Adversarial Goodhart is the mechanism behind a superintelligent AI making a Treacherous Turn. Here, V is doing what the humans want forever. U is doing what the humans want in the training cases where the AI does not have enough power to take over, and W is whatever the AI wants to do with the universe.
Adversarial Goodhart is also behind the malignancy of the universal prior, where you want to predict well forever (V), so hypotheses might predict well for a while (U), so that they can manipulate the world with their future predictions (W).
Relationship with Other Goodhart Phenomena
Adversarial Goodhart is the primary mechanism behind the original Goodhart’s Law.
Extremal Goodhart can happen even without any adversaries in the environment. However, Adversarial Goodhart may take advantage of Extremal Goodhart, as an adversary can more easily manipulate a small number of worlds with extreme proxy values, than it can manipulate all of the worlds.
Mitigation
Succesfully avoiding Adversarial Goodhart problems is very difficult in theory, and we understand very little about how to do this. In the case of non-superintelligent adversaries, you may be able to avoid Adversarial Goodhart by keeping your proxies secret (for example, not telling your employees what metrics you are using to evaluate them). However, this is unlikely to scale to dealing with superintelligent adversaries.
One technique that might help in mitigating Adversarial Goodhart is to choose a proxy that is so simple and optimize so hard that adversaries have no or minimal control over the world which maximizes that proxy. (I want to ephasize that this is not a good plan for avoiding Adversarial Goodhart; it is just all I have.)
For example, say you have a complicated goal that includes wanting to go to Mars. If you use a complicated search process to find a plan that is likely to get you to Mars, adversaries in your search process may suggest a plan that involves building a superintelligence that gets you to Mars, but also kills you.

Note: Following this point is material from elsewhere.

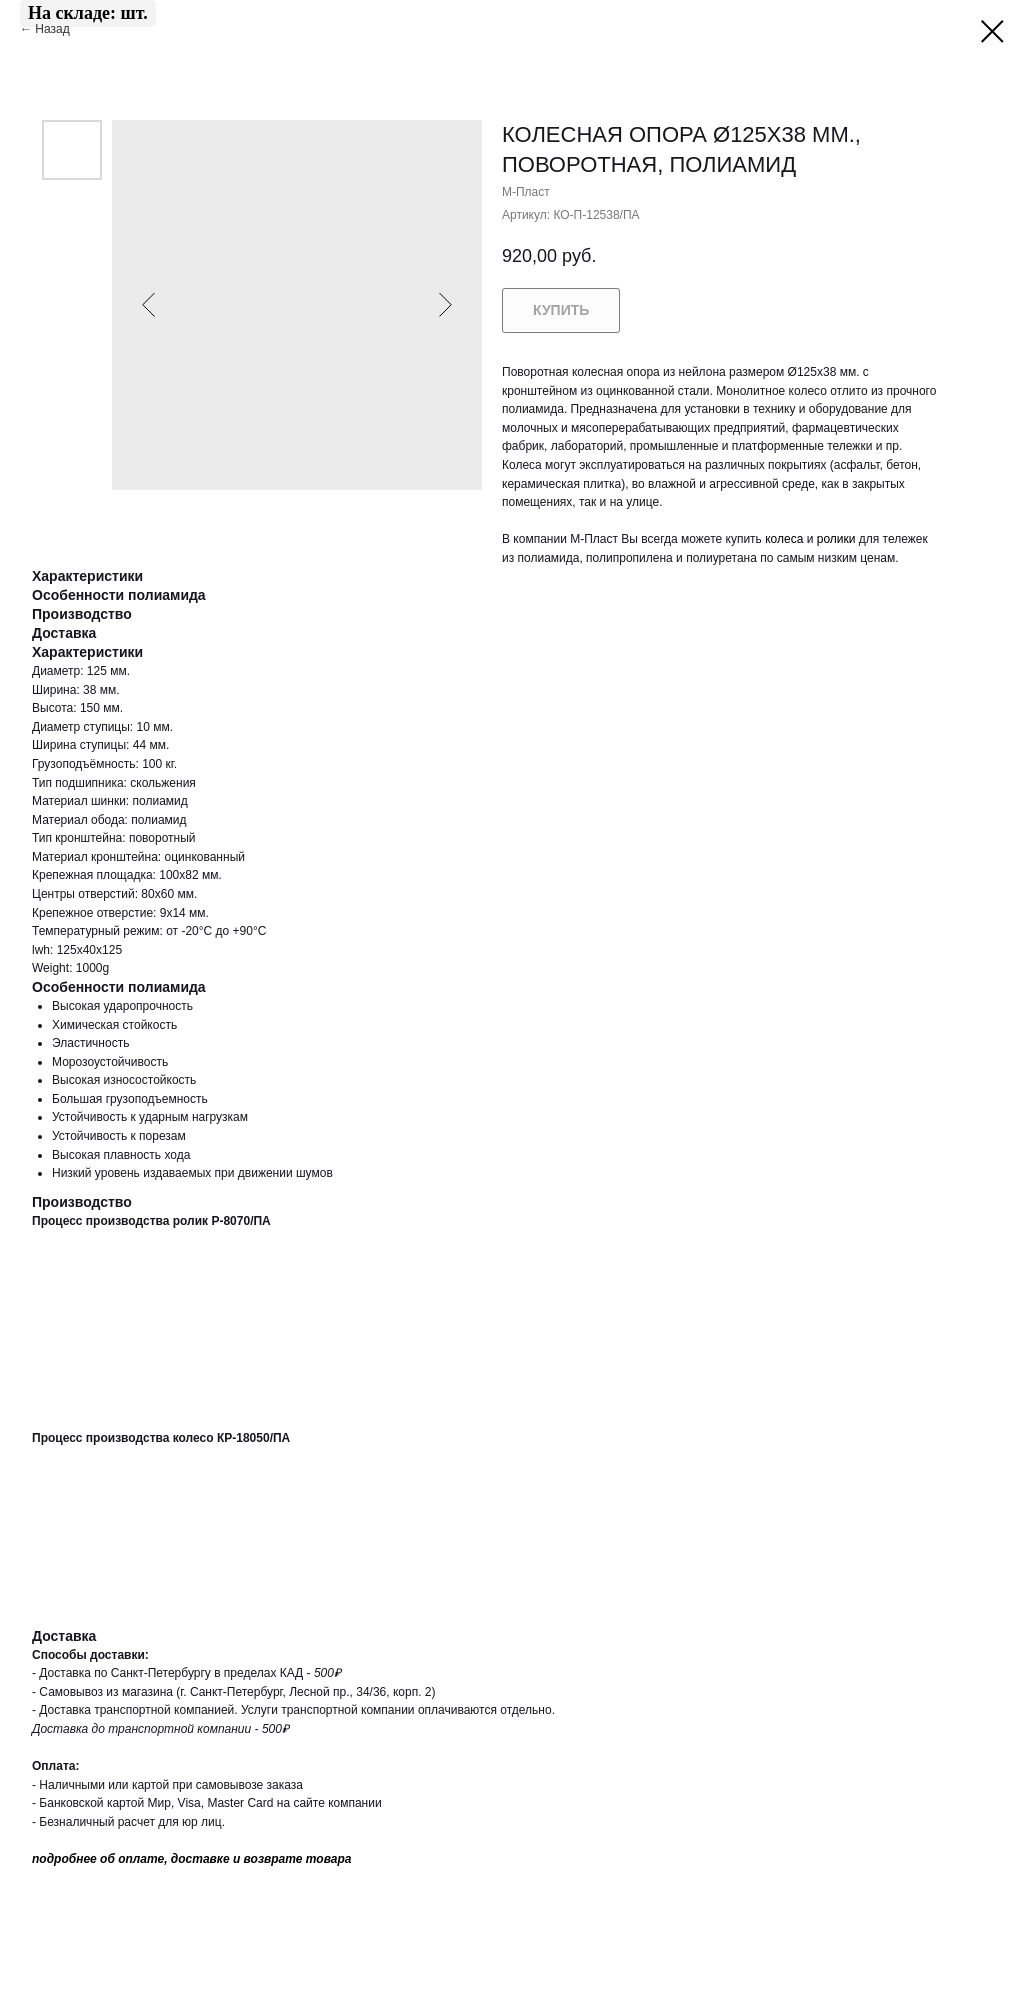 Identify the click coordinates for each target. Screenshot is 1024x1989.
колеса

On the other hand, if you use the proxy of getting to Mars as fast as possible and optimize very hard, then (maybe) adversaries can’t add baggage to a proposed plan without being out selected by a plan without that baggage. Buliding a superintelligence maybe takes more time than just having the plan tell you how to build a rocket quickly. (Note that the plan will likely include things like acceleration that humans can’t handle and nanobots that don’t turn off, so Extremal Goodhart will still kill you.)
I am very happy you did this!
I added a Quick Reference Section which contains your outline. I suspect your other changes are good too, but I dont want to copy them in without checking to make sure you didnt change something improtant. (Maybe it would be good if you had some way to communicate the difference or the most improtant changes quickly.)

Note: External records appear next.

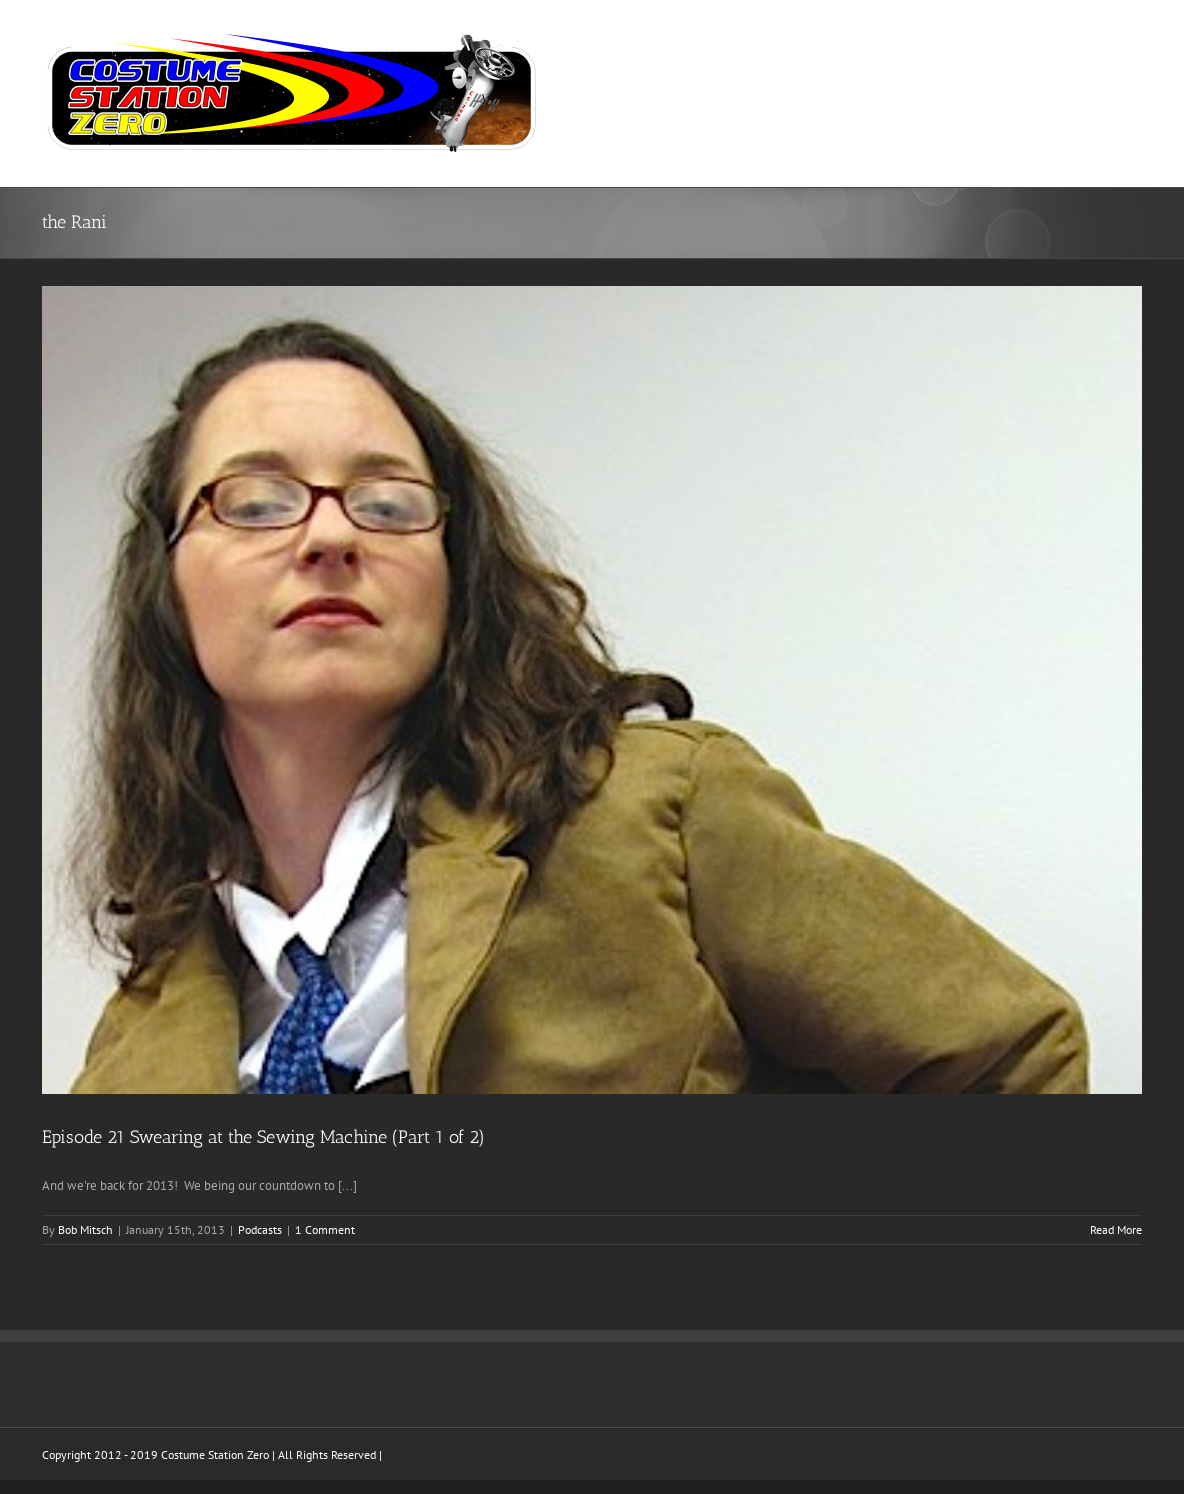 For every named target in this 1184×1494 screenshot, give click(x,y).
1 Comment (325, 1229)
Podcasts (260, 1229)
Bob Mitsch (85, 1229)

I also changed the causal basketball example.
On a meta note, I wonder how we can build a system of collaboration more directly into Less Wrong. I think this would be very useful. (I may be biased as someone who has an unusually high gap between ability to generate good ideas and ability to write.)
I actually didn’t make many other changes (originally I was planning to rewrite large chunks of it to reflect my own understanding. Instead, the primary thing ended up being “what happens when I simply convert a post with 18px font into a comment with 13px font). I trimmed out a few words that seemed excessive, but this was more an exercise in “what if LW posts looked more like comments?” or something.
That said, if you think it’d be useful I’d be up for making another more serious attempt to trim it down and/or make it more readable—this is something I could imagine turning out to be a valuable thing for me to spend time on on a regular basis.